The India vs Australia series ended with an Indian victory at Dharmasala. It was good all round cricket that was played and both the teams were happy with the pitch that was on offer. Steve Smith the Australian captain scored a century in the first innings as KL Rahul played good knocks in both the innings.
While the playing surface in Pune for the opening Test was under prepared, to say the least, the Bangalore pitch was also declared ‘average’ by the ICC which India won by 75 runs. The pitch for the 3rd Test was on the slower side which produced a draw after Peter Handscomb and Shaun Marsh batted resolutely on the final day to defy the hosts.
Meanwhile the HPCA pitch curator Sunil Chauhan expressed his disappointment over the India team not thanking him to dish out a good wicket which yielded a victory for Team India.
“I’m hearing that everyone has liked the pitch, but no one has bothered to call me to say thank you. It’s my job to prepare a good, fair wicket and I will continue to do so, but I just felt a small ‘thank you’ would have been a kind gesture from the Indian team,” Chauhan was quoted as saying by Mid- day.

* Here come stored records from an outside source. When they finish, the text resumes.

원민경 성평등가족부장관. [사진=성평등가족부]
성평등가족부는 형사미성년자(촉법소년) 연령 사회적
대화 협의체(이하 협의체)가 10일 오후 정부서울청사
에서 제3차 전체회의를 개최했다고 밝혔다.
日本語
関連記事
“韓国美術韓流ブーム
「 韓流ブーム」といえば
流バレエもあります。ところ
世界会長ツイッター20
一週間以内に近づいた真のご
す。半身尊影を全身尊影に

“I thought it could have offered maybe 10 to 20 percent more seam movement. But the bounce was good and the turn was okay so I’m happy that a good, competitive Test match was played. This was our first Test at HPCA, so the pressure was on me to deliver a good, true wicket and I’m glad I could live up to expectations,” Chauhan added.
BCCI chief curator Daljit Singh was criticized for the Pune wicket which was rated “poor” by the ICC and the Bengaluru wicket was also rated under par by the main cricketing body. He also explained the uniqueness of the soil which went into the making of Dharamsala pitch. “The soil that was used to make this pitch is from a village in Ludhiana. Even for the Punjab Cricket Association (PCA) Stadium in Mohali, we used to source the same mud and that’s why our track has also traditionally offered good bounce and carry”, said Daljit.

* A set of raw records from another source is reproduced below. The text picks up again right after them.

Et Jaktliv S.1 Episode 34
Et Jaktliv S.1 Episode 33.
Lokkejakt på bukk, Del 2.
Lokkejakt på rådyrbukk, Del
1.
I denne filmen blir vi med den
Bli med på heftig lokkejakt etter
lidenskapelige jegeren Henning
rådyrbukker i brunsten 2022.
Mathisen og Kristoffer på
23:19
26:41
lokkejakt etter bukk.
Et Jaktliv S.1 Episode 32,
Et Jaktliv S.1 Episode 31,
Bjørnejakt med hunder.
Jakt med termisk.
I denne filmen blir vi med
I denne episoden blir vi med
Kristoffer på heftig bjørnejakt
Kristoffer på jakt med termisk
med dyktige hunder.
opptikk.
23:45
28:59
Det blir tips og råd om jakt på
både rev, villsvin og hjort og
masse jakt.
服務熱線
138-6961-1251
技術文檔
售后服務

“So, PCA is unable to source this soil anymore. However, HPCA has smartly collected a lot of stock and stored it in a hangar at one of their grounds, so they still have stock. But from next season, they too will have to start looking at another mud source. I’ve been in Dharamsala since five days before the Test, working closely with local curator Chauhan, who has done a great job,” Daljit further added.